Self-management is a trend initiated by the Morning Star Company of Sacramento, Calif., a tomato ingredient processing company. Though it’s gaining traction across North America now, self-management has humble beginnings.


Doug Kirkpatrick, an organizational change consultant, executive coach, writer and educator, is one of the original stakeholders in the self-management movement. In 1990, he was Morning Star’s financial comptroller and was part of a meeting in a construction trailer with Chris Rufer and 23 other employees.


“Chris passed around a draft of the Morning Star Guiding Colleague Principles,” said Kirkpatrick. “One: Human beings should not use force or coercion against other human beings. Two: People should honour the commitments they make to each other in the workplace.


“We bandied this about for a couple of hours and couldn’t think of any reason not to adopt these principles. Basically, the vision was that we’d have an organization that would have happiness and prosperity to the degree we lived up to these principles.”


Twenty-four years later, Morning Star is a multi-million dollar company that still employs the self-management concept: all colleagues are considered equal, from the manufacturing floor to the administrative functions.


“That’s how we work in the rest of our lives, so aligning organizational life with the way people operate just makes sense,” said Kirkpatrick.


Kirkpatrick has since written the book on self-management, Beyond Empowerment: The Age of the Self-Managed Organization, and offers seminars through the Morning Star Self-Management Institute (SMI) to advise other companies to “co-create the future of management.”


After taking a few SMI seminars, Avema CEO Roger Yang invited his employees to learn the concept and bring it back to the office in Toronto.


Within months, the small office had fully adapted the self-management style. And one year in, Storto says communication and satisfaction is much improved.


“If anyone has an issue with another colleague, we bring it to that person instead of to a manager,” he said. “There are no rumours. We settle things directly.”


Avema colleagues (they’re no longer called employees) conduct quarterly peer reviews to offer and receive constructive criticism. After three rounds, Storto says everyone is becoming more comfortable with the process.

“We always have debates and clashing opinions on new ideas on how to improve the company, save money or make money,” he said. “We’re not all ‘yes-men.’ Everyone has input and we come to decisions much more collaboratively.”


Kirkpatrick says the system could be incorporated into any type of organization – he’s found pockets of self-management in the Canadian military – but start-up and tech companies in particular are most open to it so far.
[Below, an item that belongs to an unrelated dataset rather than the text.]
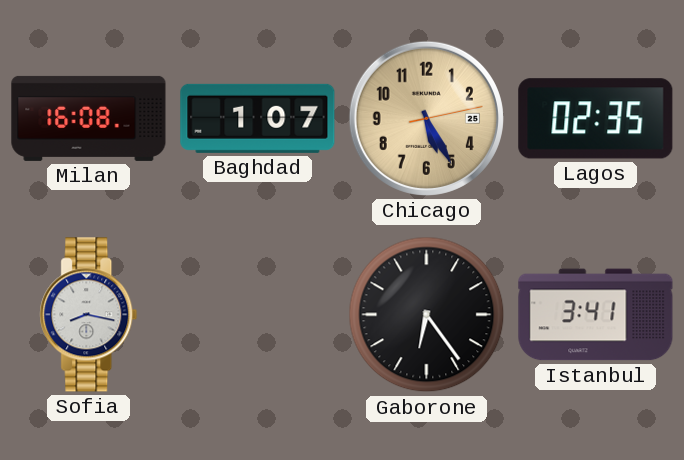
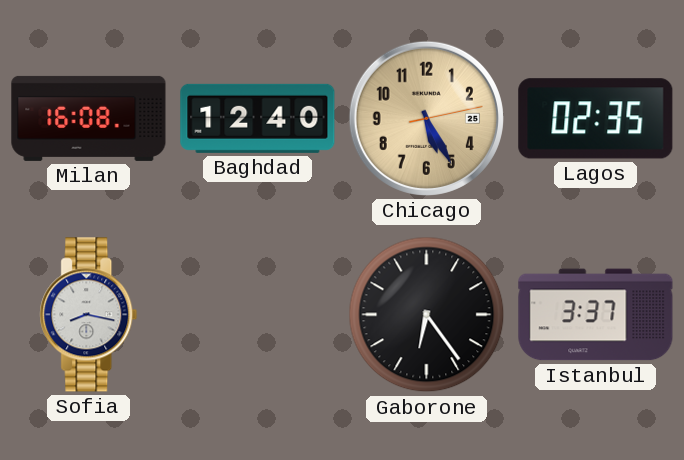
Baghdad: 1:07 -> 12:40
Istanbul: 3:41 -> 3:37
He acknowledges that legacy companies and those with entrenched layers of hierarchy would have a more difficult time making the transition.


“It’s partly a matter of change in individual mindset,” said Kirkpatrick. “If managers have risen up through ranks and obtained positions by climbing up the corporate ladder, they may not be willing to abandon those positions. That would have to be thought through very carefully.”


And what happens to HR departments in a self-managed organization?


“I can assure HR professionals that there is still a need for HR talent and expertise in a self-managed enterprise,” said Kirkpatrick. “It would look less like an airport control tower and more like members of a soccer team out on the field with their fellow colleagues facilitating, coaching, guiding and consulting. It would be trying to drive better or more effective self management whatever way possible through communication, negotiation and mediation.”


At Avema, that’s the way it’s playing out. Storto says the benefits far outweigh the growing pains associated with the system.


“Everybody enjoys coming to work here,” said Storto. “Nobody’s watching over anyone. I decide a time that works for me to come in today, what I’ll work on and how I’ll do it. I have the power to make decisions and I don’t have to wait for approval or permission from managers.”


This kind of shared leadership has also resulted in a tighter-knit community within the office.


“Colleague relationships have strengthened. We’re constantly giving feedback and having discussions. It’s a very open environment,” said Storto. “I’ve never been at a company with such high morale.”